To treat malaria infection or an ameba infection, follow your doctor's instructions.
Take this medication 4 hours before or after taking a certain drug for diarrhea (kaolin) or taking antacids (such as magnesium/aluminum hydroxide). These products may bind with Emquin, preventing your body from fully absorbing the drug.
It is very important to continue taking this medication exactly as prescribed by your doctor. Do not take more or less of this drug than prescribed. Do not stop taking it before completing treatment, even if you feel better, unless directed to do so by your doctor. Skipping or changing your dose without approval from your doctor may cause prevention/treatment to be ineffective, cause the amount of parasite to increase, make the infection more difficult to treat (resistant), or worsen side effects.
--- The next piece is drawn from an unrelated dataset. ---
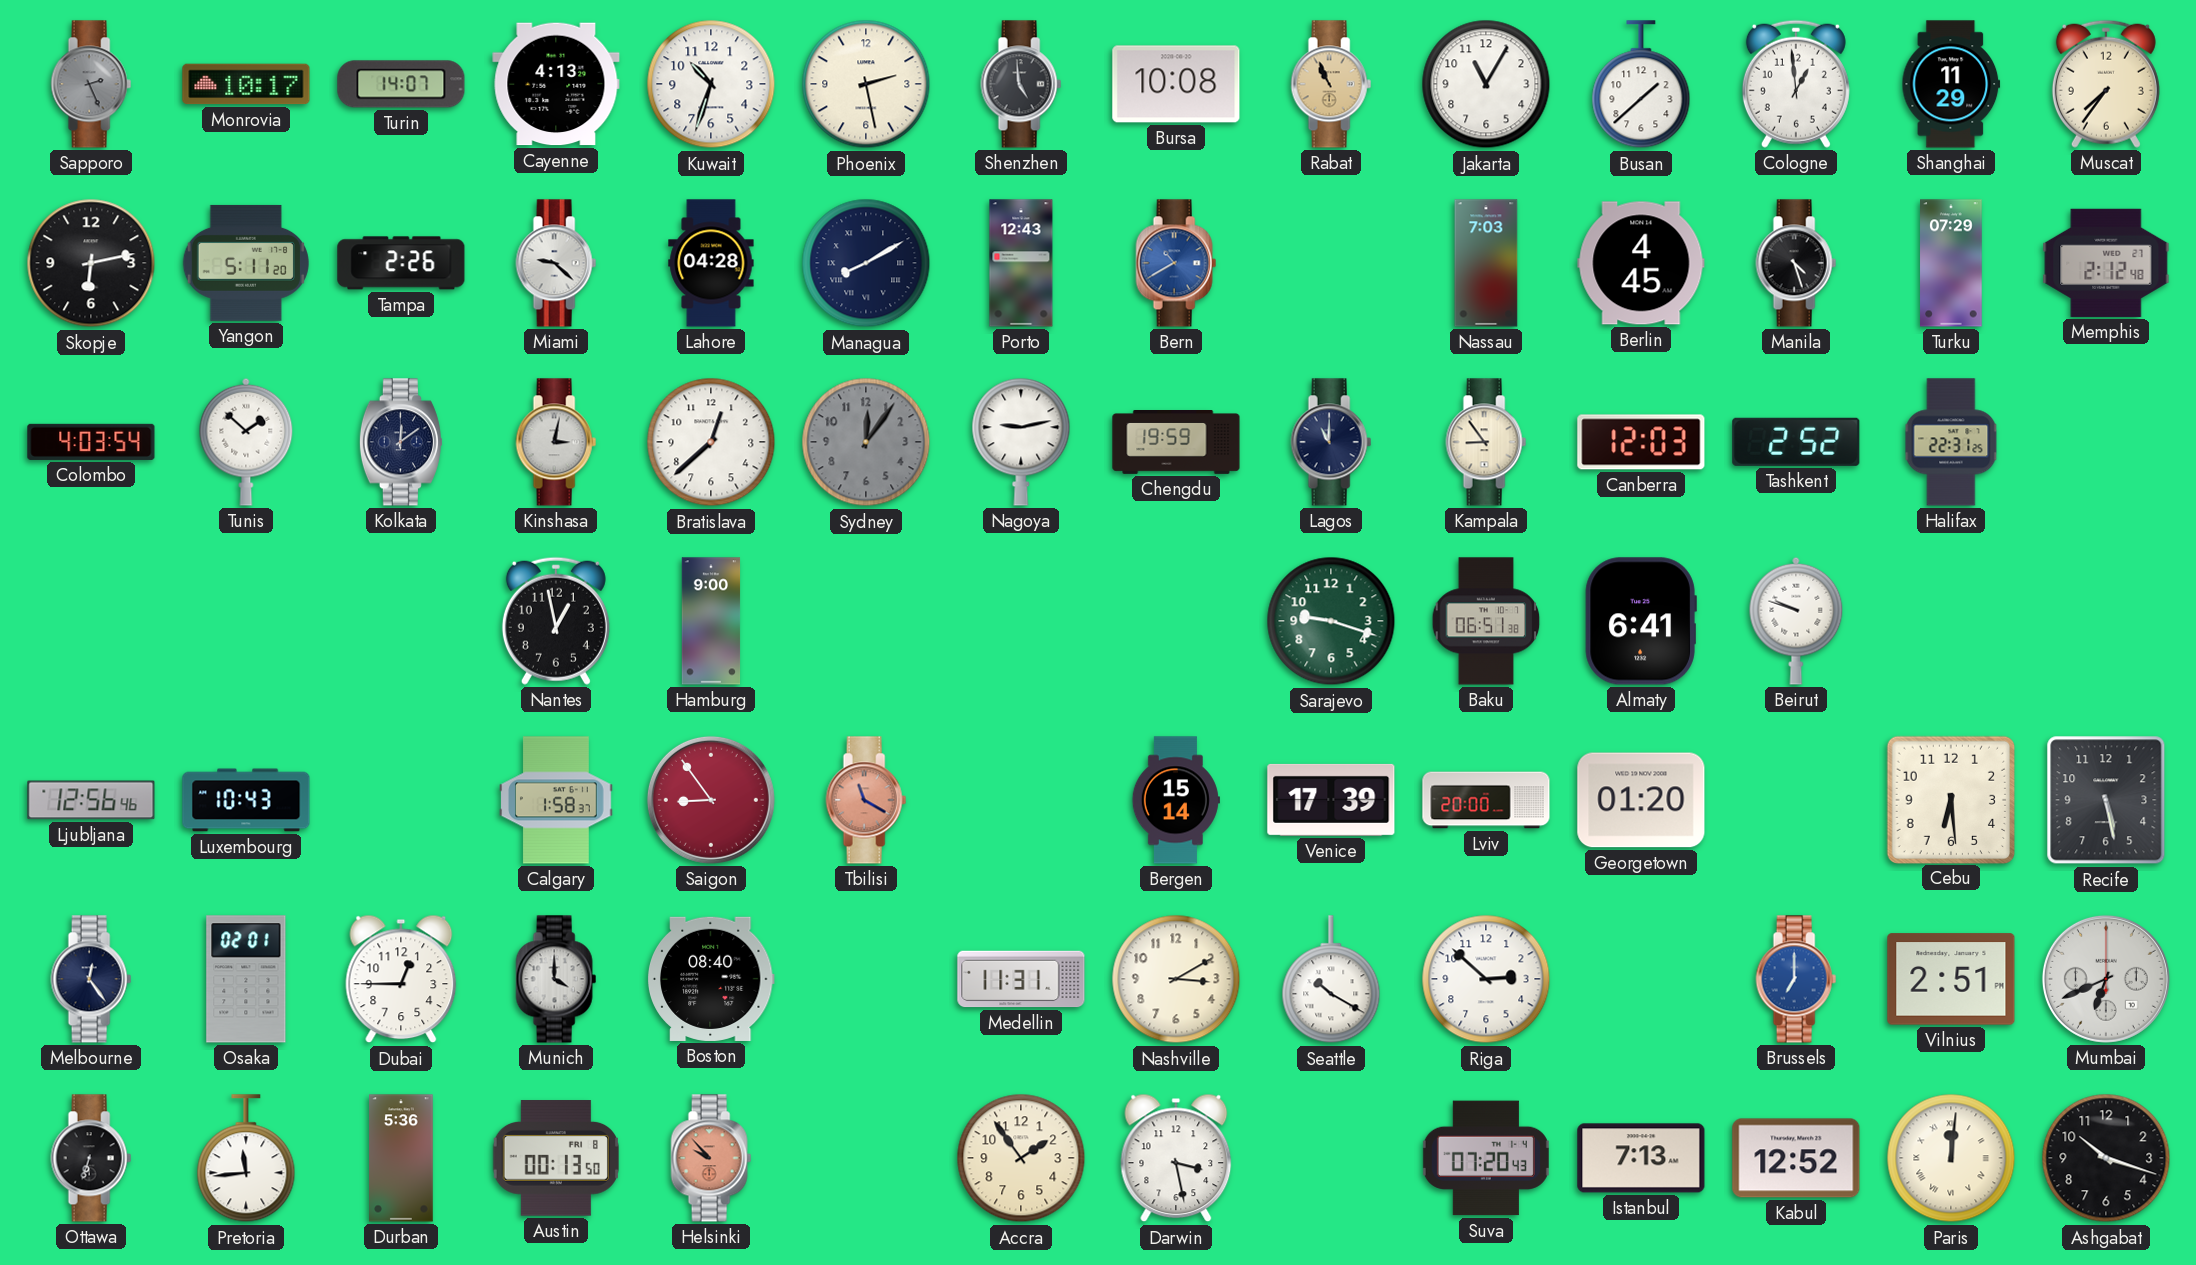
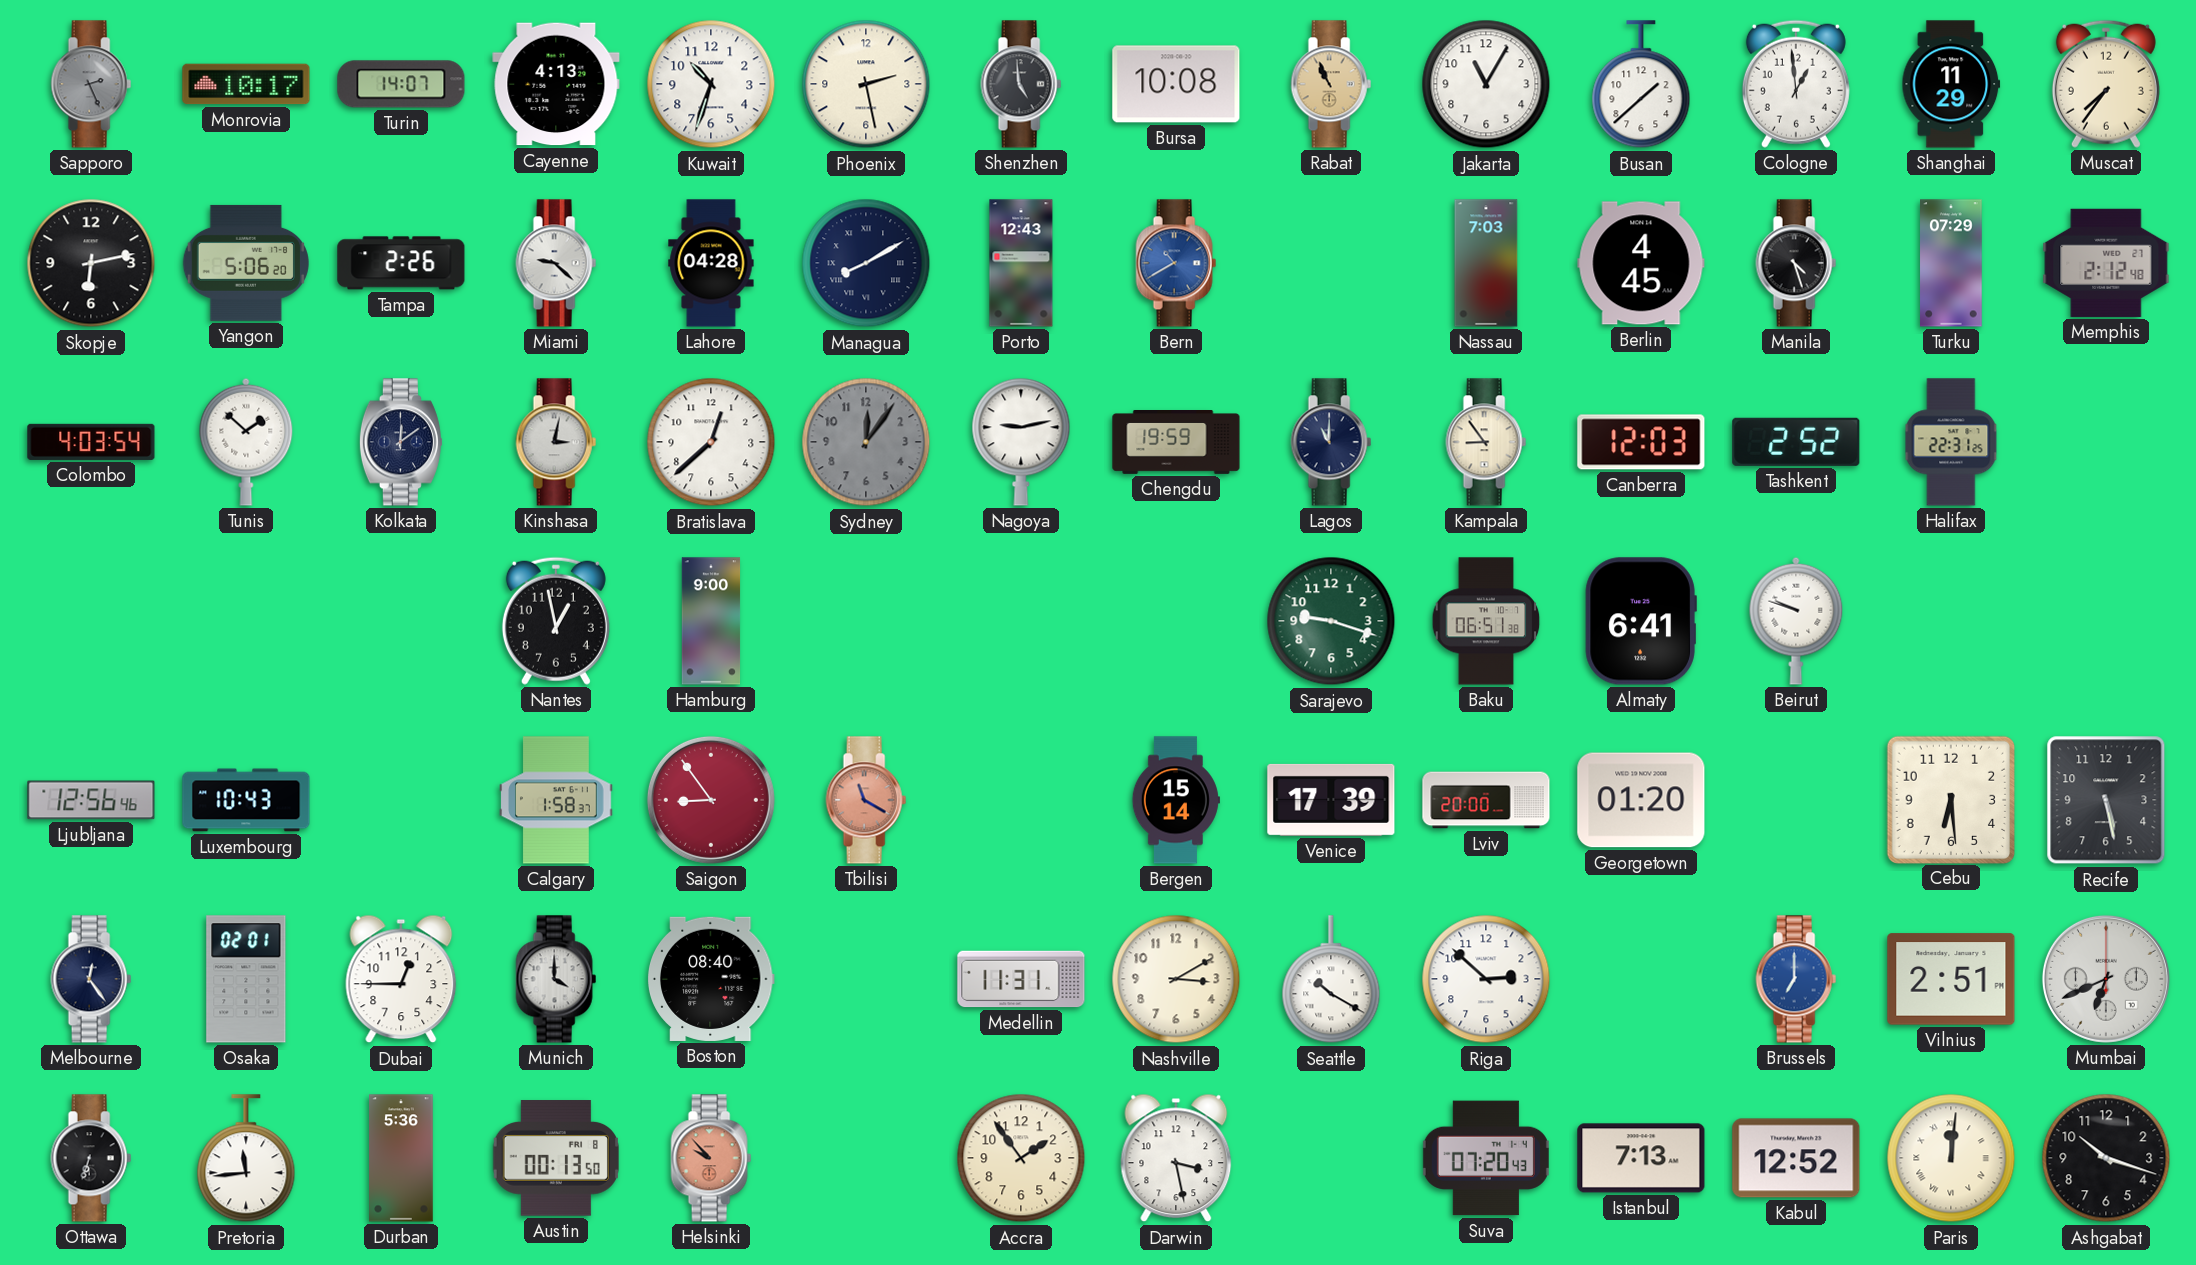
Yangon: 5:11 -> 5:06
It is important to prevent mosquito bites (such as by using appropriate insect repellents, wearing clothes that cover most of the body, remaining in air-conditioned or well-screened areas, using mosquito nets and insect-killing spray). Buy insect repellent before traveling. The most effective insect repellents contain diethyltoluamide (DEET). Ask your doctor or pharmacist to recommend the appropriate strengths of mosquito repellent for you/your children.
No drug treatment is completely effective in preventing malaria. Therefore, seek immediate medical attention if you develop symptoms of malaria (such as fever, chills, headache, other flu-like symptoms), especially while in the malarious area and for 2 months after completing this prescription. Quick treatment of malaria infection is needed to prevent serious, possibly fatal, outcomes.
When using Emquin for treatment of malaria, tell your doctor if your condition persists or worsens.